# [Your task]
In the entries that follow, how many lines hold the string "proyek"? Give only that number.

Segment Start: Data

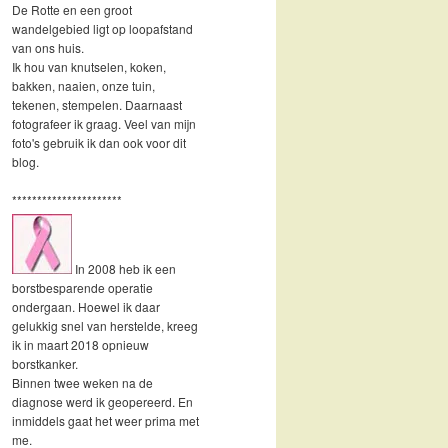
De Rotte en een groot
wandelgebied ligt op loopafstand
van ons huis.
Ik hou van knutselen, koken,
bakken, naaien, onze tuin,
tekenen, stempelen. Daarnaast
fotografeer ik graag. Veel van mijn
foto's gebruik ik dan ook voor dit
blog.
**********************
In 2008 heb ik een
borstbesparende operatie
ondergaan. Hoewel ik daar
gelukkig snel van herstelde, kreeg
ik in maart 2018 opnieuw
borstkanker.
Binnen twee weken na de
diagnose werd ik geopereerd. En
inmiddels gaat het weer prima met
me.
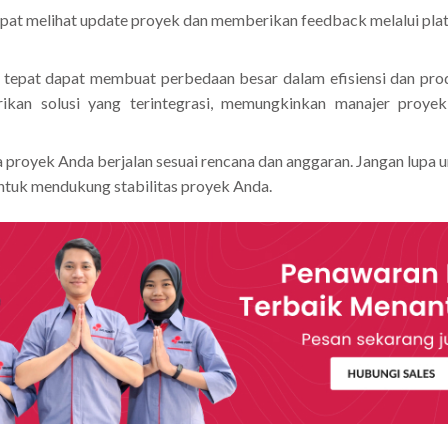
apat melihat update proyek dan memberikan feedback melalui pl
tepat dapat membuat perbedaan besar dalam efisiensi dan produ
kan solusi yang terintegrasi, memungkinkan manajer proyek
proyek Anda berjalan sesuai rencana dan anggaran. Jangan lupa
ntuk mendukung stabilitas proyek Anda.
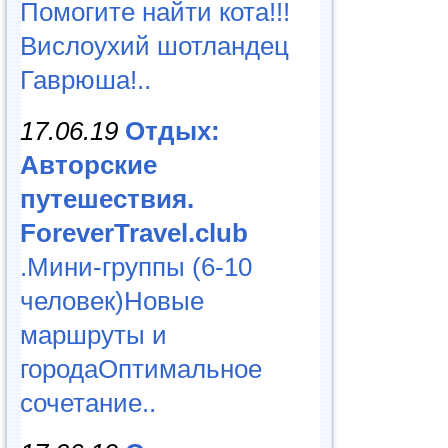
Помогите найти кота!!!
Вислоухий шотландец
Гаврюша!..
17.06.19
Отдых:
Авторские
путешествия.
ForeverTravel.club
.Мини-группы (6-10
человек)Новые
маршруты и
городаОптимальное
сочетание..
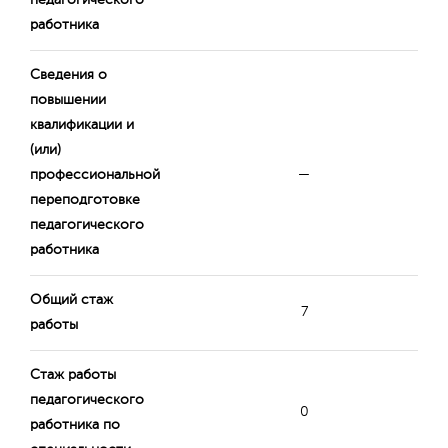
педагогического
работника
Сведения о
повышении
квалификации и
(или)
профессиональной
—
переподготовке
педагогического
работника
Общий стаж
7
работы
Стаж работы
педагогического
0
работника по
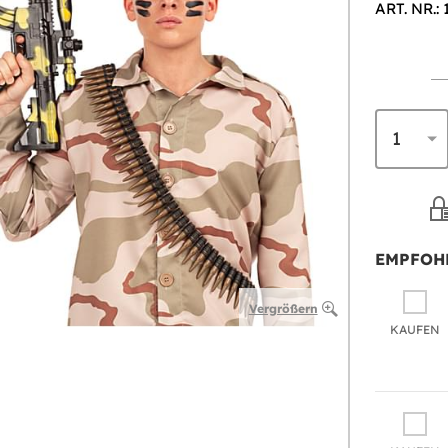
ART. NR.:
EMPFOH
Vergrößern
KAUFEN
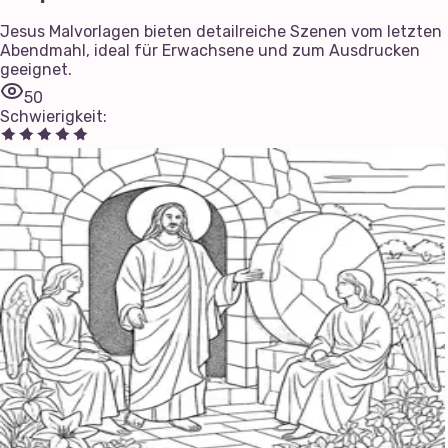
Jesus Malvorlagen bieten detailreiche Szenen vom letzten
Abendmahl, ideal für Erwachsene und zum Ausdrucken
geeignet.
50
Schwierigkeit
:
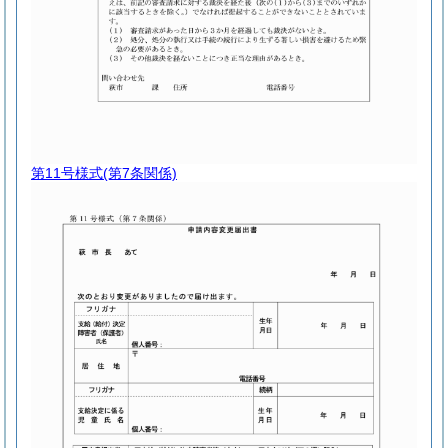
第11号様式
(第7条関係)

Segment End: Data

# [Response area]
4